INFORMATION SHOWN START
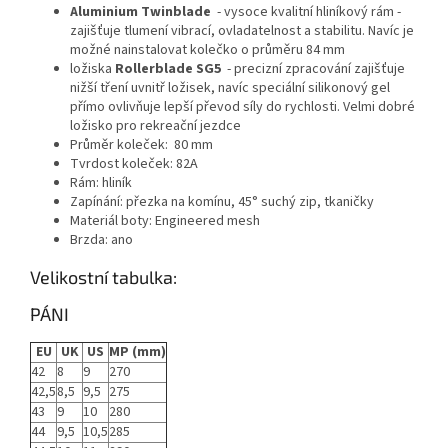
Aluminium Twinblade
- vysoce kvalitní hliníkový rám -
zajišťuje tlumení vibrací, ovladatelnost a stabilitu. Navíc je
možné nainstalovat kolečko o průměru 84 mm
ložiska
Rollerblade SG5
- precizní zpracování zajišťuje
nižší tření uvnitř ložisek, navíc speciální silikonový gel
přímo ovlivňuje lepší převod síly do rychlosti. Velmi dobré
ložisko pro rekreační jezdce
Průměr koleček: 80 mm
Tvrdost koleček: 82A
Rám: hliník
Zapínání: přezka na komínu, 45° suchý zip, tkaničky
Materiál boty: Engineered mesh
Brzda: ano
Velikostní tabulka:
PÁNI
EU
UK
US
MP (mm)
42
8
9
270
42,5
8,5
9,5
275
43
9
10
280
44
9,5
10,5
285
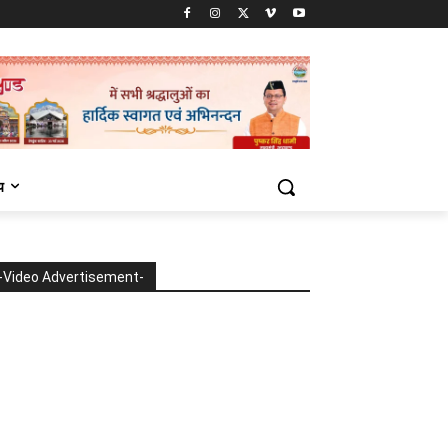
य
-Video Advertisement-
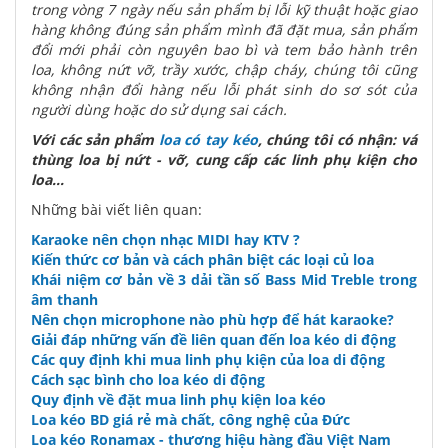
trong vòng 7 ngày nếu sản phẩm bị lỗi kỹ thuật hoặc giao
hàng không đúng sản phẩm mình đã đặt mua, sản phẩm
đổi mới phải còn nguyên bao bì và tem bảo hành trên
loa, không nứt vỡ, trầy xước, chập cháy, chúng tôi cũng
không nhận đổi hàng nếu lỗi phát sinh do sơ sót của
người dùng hoặc do sử dụng sai cách.
Với các sản phẩm
loa có tay kéo
, chúng tôi có nhận: vá
thùng loa bị nứt - vỡ, cung cấp các linh phụ kiện cho
loa...
Những bài viết liên quan:
Karaoke nên chọn nhạc MIDI hay KTV ?
Kiến thức cơ bản và cách phân biệt các loại củ loa
Khái niệm cơ bản về 3 dải tần số Bass Mid Treble trong
âm thanh
Nên chọn microphone nào phù hợp để hát karaoke?
Giải đáp những vấn đề liên quan đến loa kéo di động
Các quy định khi mua linh phụ kiện của loa di động
Cách sạc bình cho loa kéo di động
Quy định về đặt mua linh phụ kiện loa kéo
Loa kéo BD giá rẻ mà chất, công nghệ của Đức
Loa kéo Ronamax - thương hiệu hàng đầu Việt Nam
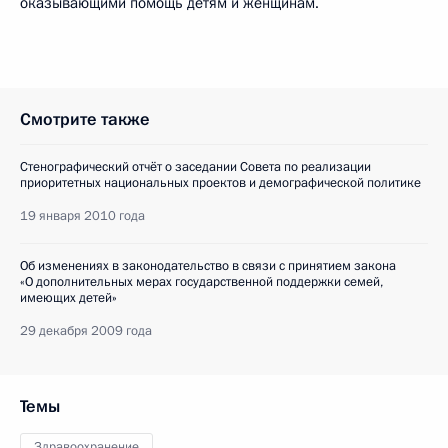
оказывающими помощь детям и женщинам.
Смотрите также
Стенографический отчёт о заседании Совета по реализации
приоритетных национальных проектов и демографической политике
19 января 2010 года
Об изменениях в законодательство в связи с принятием закона
«О дополнительных мерах государственной поддержки семей,
имеющих детей»
29 декабря 2009 года
Темы
Здравоохранение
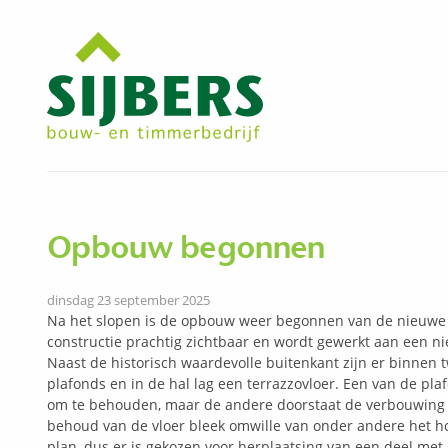
Opbouw begonnen
dinsdag 23 september 2025
Na het slopen is de opbouw weer begonnen van de nieuwe i
constructie prachtig zichtbaar en wordt gewerkt aan een n
Naast de historisch waardevolle buitenkant zijn er binnen
plafonds en in de hal lag een terrazzovloer. Een van de pl
om te behouden, maar de andere doorstaat de verbouwing 
behoud van de vloer bleek omwille van onder andere het h
plan, dus er is gekozen voor herplaatsing van een deel met h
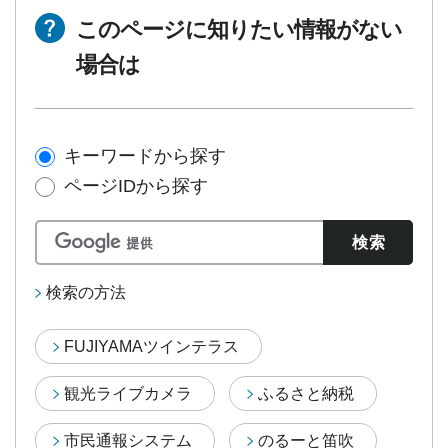
このページに知りたい情報がない
場合は
キーワードから探す
ページIDから探す
検索の方法
FUJIYAMAツインテラス
観光ライブカメラ
ふるさと納税
市民通報システム
のるーと笛吹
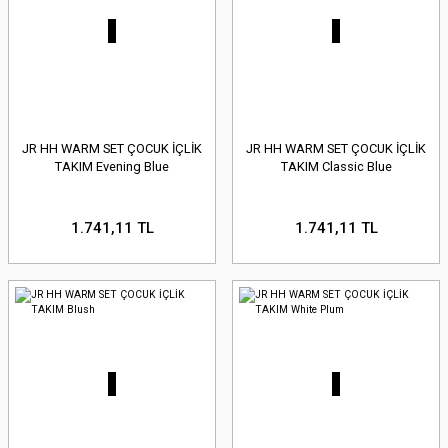
JR HH WARM SET ÇOCUK İÇLİK
JR HH WARM SET ÇOCUK İÇLİK
TAKIM Evening Blue
TAKIM Classic Blue
1.741,11 TL
1.741,11 TL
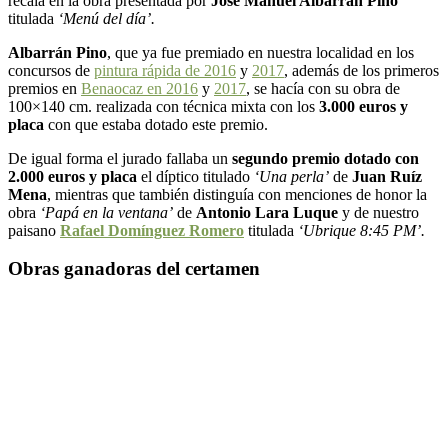
recaía en la obra presentada por
José Manuel Albarrán Pino
titulada
‘Menú del día’.
Albarrán Pino
, que ya fue premiado en nuestra localidad en los
concursos de
pintura rápida de 2016
y
2017
, además de los primeros
premios en
Benaocaz en 2016
y
2017
, se hacía con su obra de
100×140 cm. realizada con técnica mixta con los
3.000 euros y
placa
con que estaba dotado este premio.
De igual forma el jurado fallaba un
segundo premio dotado con
2.000 euros y placa
el díptico titulado
‘Una perla’
de
Juan Ruíz
Mena
, mientras que también distinguía con menciones de honor la
obra
‘Papá en la ventana’
de
Antonio Lara Luque
y de nuestro
paisano
Rafael Domínguez Romero
titulada
‘Ubrique 8:45 PM’.
Obras ganadoras del certamen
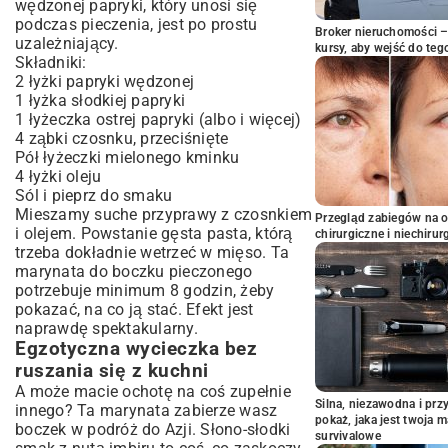
wędzonej papryki, który unosi się
podczas pieczenia, jest po prostu
Broker nieruchomości – 
uzależniający.
kursy, aby wejść do teg
Składniki:
2 łyżki papryki wędzonej
1 łyżka słodkiej papryki
1 łyżeczka ostrej papryki (albo i więcej)
4 ząbki czosnku, przeciśnięte
Pół łyżeczki mielonego kminku
4 łyżki oleju
Sól i pieprz do smaku
Mieszamy suche przyprawy z czosnkiem
Przegląd zabiegów na 
i olejem. Powstanie gęsta pasta, którą
chirurgiczne i niechirur
trzeba dokładnie wetrzeć w mięso. Ta
marynata do boczku pieczonego
potrzebuje minimum 8 godzin, żeby
pokazać, na co ją stać. Efekt jest
naprawdę spektakularny.
Egzotyczna wycieczka bez
ruszania się z kuchni
A może macie ochotę na coś zupełnie
Silna, niezawodna i pr
innego? Ta marynata zabierze wasz
pokaż, jaka jest twoja 
boczek w podróż do Azji. Słono-słodki
survivalowe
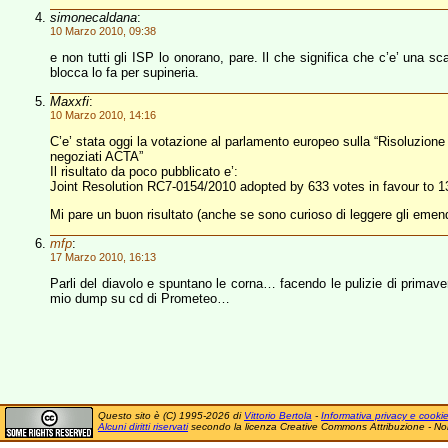
simonecaldana
:
10 Marzo 2010, 09:38
e non tutti gli ISP lo onorano, pare. Il che significa che c’e’ una sc
blocca lo fa per supineria.
Maxxfi
:
10 Marzo 2010, 14:16
C’e’ stata oggi la votazione al parlamento europeo sulla “Risoluzione
negoziati ACTA”
Il risultato da poco pubblicato e’:
Joint Resolution RC7-0154/2010 adopted by 633 votes in favour to 1
Mi pare un buon risultato (anche se sono curioso di leggere gli eme
mfp
:
17 Marzo 2010, 16:13
Parli del diavolo e spuntano le corna… facendo le pulizie di primavera
mio dump su cd di Prometeo…
Questo sito è (C) 1995-2026 di
Vittorio Bertola
-
Informativa privacy e cooki
Alcuni diritti riservati
secondo la licenza Creative Commons Attribuzione - No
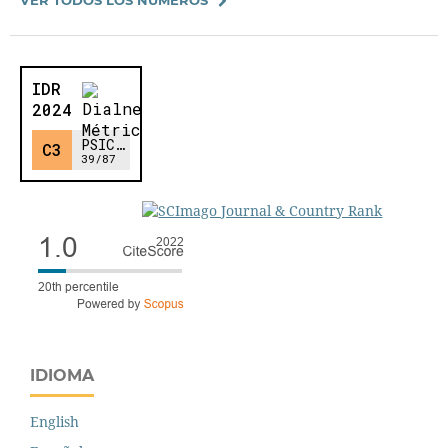
IDIOMA
English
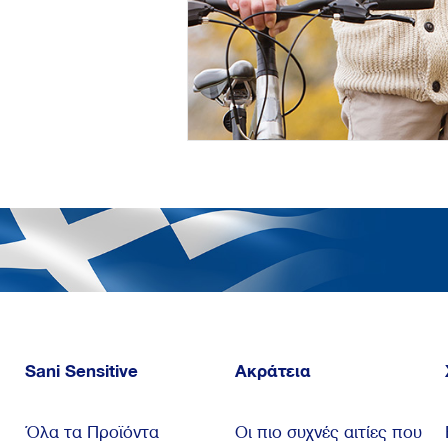
Sani Sensitive
Ακράτεια
Όλα τα Προϊόντα
Οι πιο συχνές αιτίες που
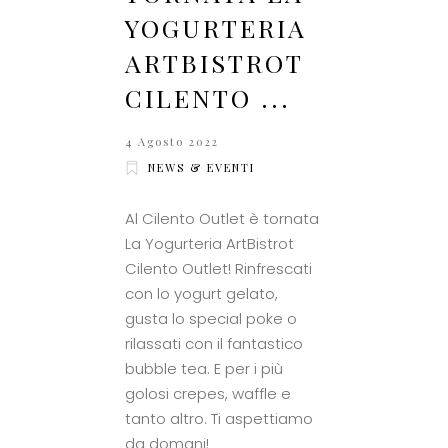
YOGURTERIA
ARTBISTROT
CILENTO ...
4 Agosto 2022
NEWS & EVENTI
Al Cilento Outlet è tornata
La Yogurteria ArtBistrot
Cilento Outlet! Rinfrescati
con lo yogurt gelato,
gusta lo special poke o
rilassati con il fantastico
bubble tea. E per i più
golosi crepes, waffle e
tanto altro. Ti aspettiamo
da domani!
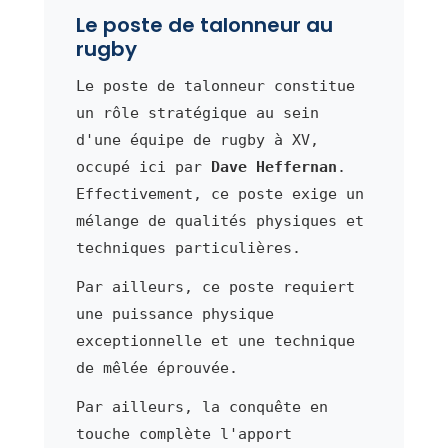
Le poste de talonneur au
rugby
Le poste de talonneur constitue
un rôle stratégique au sein
d'une équipe de rugby à XV,
occupé ici par
Dave Heffernan
.
Effectivement, ce poste exige un
mélange de qualités physiques et
techniques particulières.
Par ailleurs, ce poste requiert
une puissance physique
exceptionnelle et une technique
de mêlée éprouvée.
Par ailleurs, la conquête en
touche complète l'apport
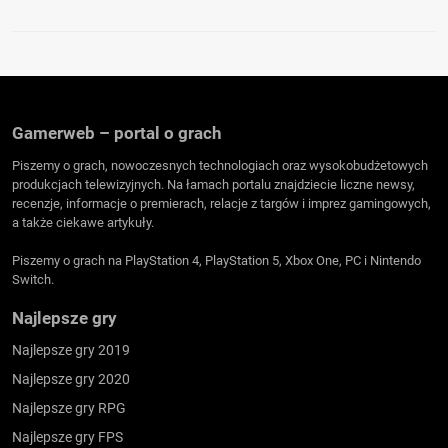
Gamerweb – portal o grach
Piszemy o grach, nowoczesnych technologiach oraz wysokobudżetowych
produkcjach telewizyjnych. Na łamach portalu znajdziecie liczne newsy,
recenzje, informacje o premierach, relacje z targów i imprez gamingowych,
a także ciekawe artykuły.
Piszemy o grach na PlayStation 4, PlayStation 5, Xbox One, PC i Nintendo
Switch.
Najlepsze gry
Najlepsze gry 2019
Najlepsze gry 2020
Najlepsze gry RPG
Najlepsze gry FPS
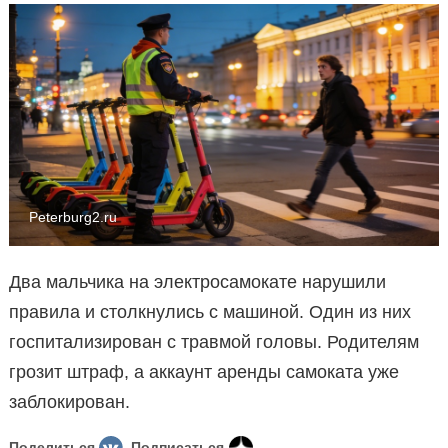
Peterburg2.ru
Два мальчика на электросамокате нарушили
правила и столкнулись с машиной. Один из них
госпитализирован с травмой головы. Родителям
грозит штраф, а аккаунт аренды самоката уже
заблокирован.
Поделиться
Подписаться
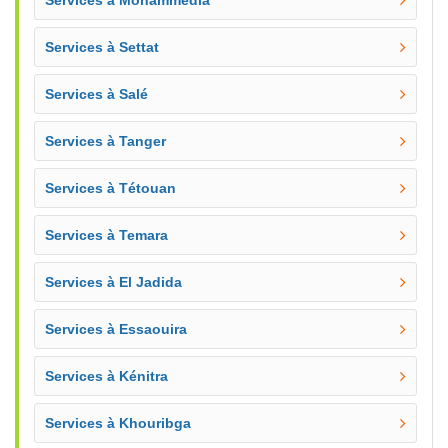
Services à Mohammedia
Services à Settat
Services à Salé
Services à Tanger
Services à Tétouan
Services à Temara
Services à El Jadida
Services à Essaouira
Services à Kénitra
Services à Khouribga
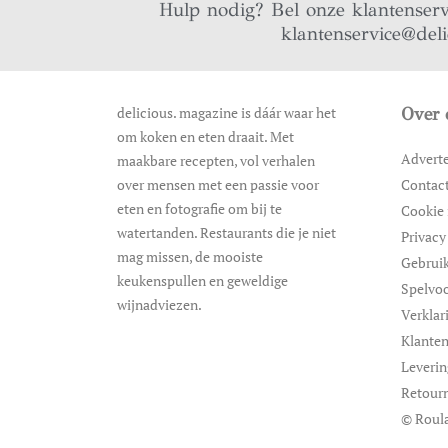
Hulp nodig? Bel onze klantenser
klantenservice@del
delicious. magazine is dáár waar het
Over 
om koken en eten draait. Met
Advert
maakbare recepten, vol verhalen
over mensen met een passie voor
Contac
eten en fotografie om bij te
Cookie 
watertanden. Restaurants die je niet
Privacy
mag missen, de mooiste
Gebrui
keukenspullen en geweldige
Spelvo
wijnadviezen.
Verklar
Klanten
Leveri
Retour
© Roula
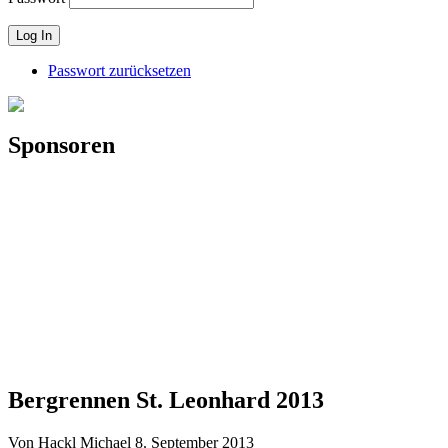
Passwort zurücksetzen
Sponsoren
Bergrennen St. Leonhard 2013
Von Hackl Michael
8. September 2013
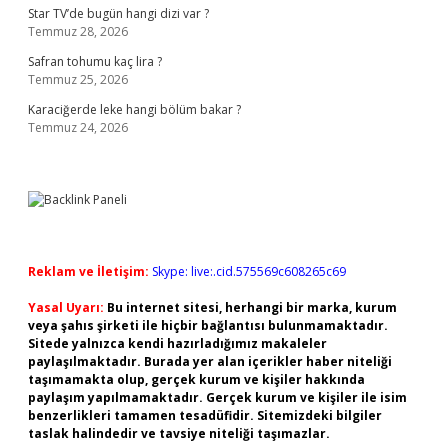
Star TV’de bugün hangi dizi var ?
Temmuz 28, 2026
Safran tohumu kaç lira ?
Temmuz 25, 2026
Karaciğerde leke hangi bölüm bakar ?
Temmuz 24, 2026
Reklam ve İletişim:
Skype: live:.cid.575569c608265c69
Yasal Uyarı:
Bu internet sitesi, herhangi bir marka, kurum
veya şahıs şirketi ile hiçbir bağlantısı bulunmamaktadır.
Sitede yalnızca kendi hazırladığımız makaleler
paylaşılmaktadır. Burada yer alan içerikler haber niteliği
taşımamakta olup, gerçek kurum ve kişiler hakkında
paylaşım yapılmamaktadır. Gerçek kurum ve kişiler ile isim
benzerlikleri tamamen tesadüfidir. Sitemizdeki bilgiler
taslak halindedir ve tavsiye niteliği taşımazlar.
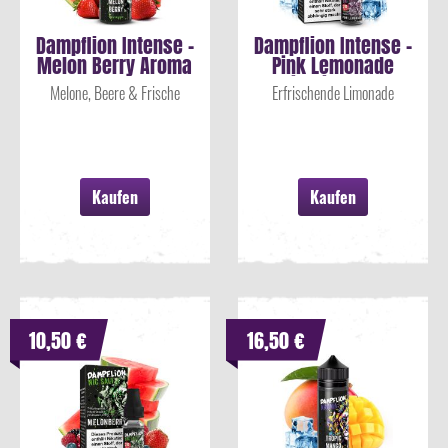
Dampflion Intense -
Dampflion Intense -
Melon Berry Aroma
Pink Lemonade
10ml
Nikotinsalz...
Melone, Beere & Frische
Erfrischende Limonade
Kaufen
Kaufen
10,50 €
16,50 €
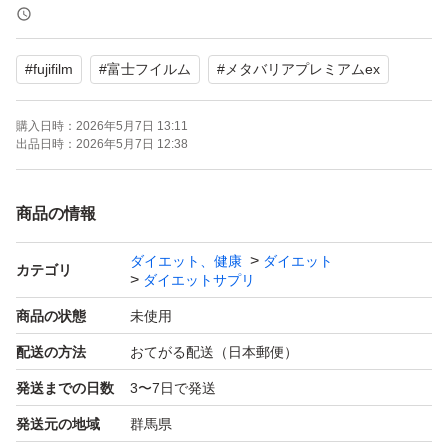
ご理解いただきご購入を宜しくお願い致します！
#
fujifilm
#
富士フイルム
#
メタバリアプレミアムex
★お値下げ不可！
★きちんとお取引していただける方！
購入日時：
2026年5月7日 13:11
→お取引をきちんとできない方はご遠慮下さい！
出品日時：
2026年5月7日 12:38
商品の情報
ダイエット、健康
ダイエット
カテゴリ
ダイエットサプリ
商品の状態
未使用
配送の方法
おてがる配送（日本郵便）
発送までの日数
3〜7日で発送
発送元の地域
群馬県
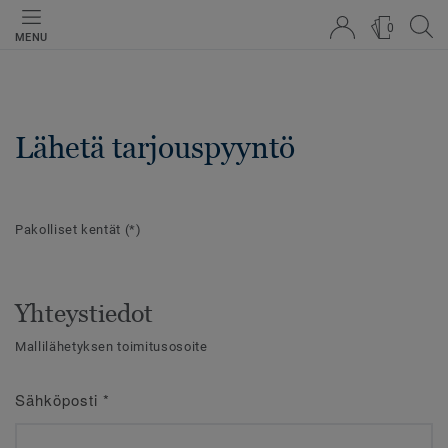
0
MENU
Lähetä tarjouspyyntö
Pakolliset kentät
(*)
Yhteystiedot
Mallilähetyksen toimitusosoite
Sähköposti
*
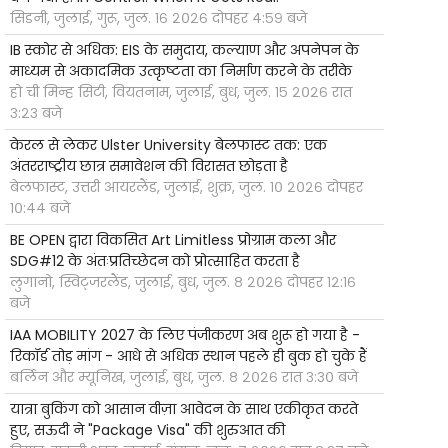
सिडनी, जुलाई, गुरू, जुल. १६ २०२६ दोपहर ४:५९ बजे
IB स्कोर से अधिक: EIS के समुदाय, कल्याण और अपनेपन के
माध्यम से अकादमिक उत्कृष्टता का निर्माण करने के तरीके
हो ची मिन्ह सिटी, वियतनाम, जुलाई, बुध, जुल. १५ २०२६ रात
३:२३ बजे
केरल से लेकर Ulster University बेलफास्ट तक: एक
अंतरराष्ट्रीय छात्र समावेशन की विरासत छोड़ता है
बेलफास्ट, उत्तरी आयरलैंड, जुलाई, शुक्र, जुल. १० २०२६ दोपहर
१०:४४ बजे
BE OPEN द्वारा विकसित Art Limitless प्रोग्राम कला और
SDG#12 के अंतःप्रतिच्छेदन को प्रोत्साहित करता है
लुगानो, स्विट्जरलैंड, जुलाई, बुध, जुल. ८ २०२६ दोपहर १२:१६
बजे
IAA MOBILITY 2027 के लिए पंजीकरण अब शुरू हो गया है -
रिकॉर्ड तोड़ मांग - आधे से अधिक स्थान पहले ही बुक हो चुके हैं
बर्लिन और म्यूनिख, जुलाई, बुध, जुल. ८ २०२६ रात ३:३० बजे
यात्रा बुकिंग को आसान वीज़ा आवेदन के साथ एकीकृत करते
हुए, सऊदी ने "Package Visa" की शुरुआत की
INFORMATION SHOWN END
GOAL OF THE EXERCISE → What you write out is the stretch of entries from the line containing "chirurgiczne i niechirur" to the line containing "10 Marzo 2010, 09:38", word for word, with both end lines and no pictures.

COMPLETED EXERCISE →
chirurgiczne i niechirur
trzeba dokładnie wetrzeć w mięso. Ta
marynata do boczku pieczonego
potrzebuje minimum 8 godzin, żeby
pokazać, na co ją stać. Efekt jest
naprawdę spektakularny.
Egzotyczna wycieczka bez
ruszania się z kuchni
A może macie ochotę na coś zupełnie
Silna, niezawodna i pr
innego? Ta marynata zabierze wasz
pokaż, jaka jest twoja 
boczek w podróż do Azji. Słono-słodki
survivalowe
simonecaldana
:
10 Marzo 2010, 09:38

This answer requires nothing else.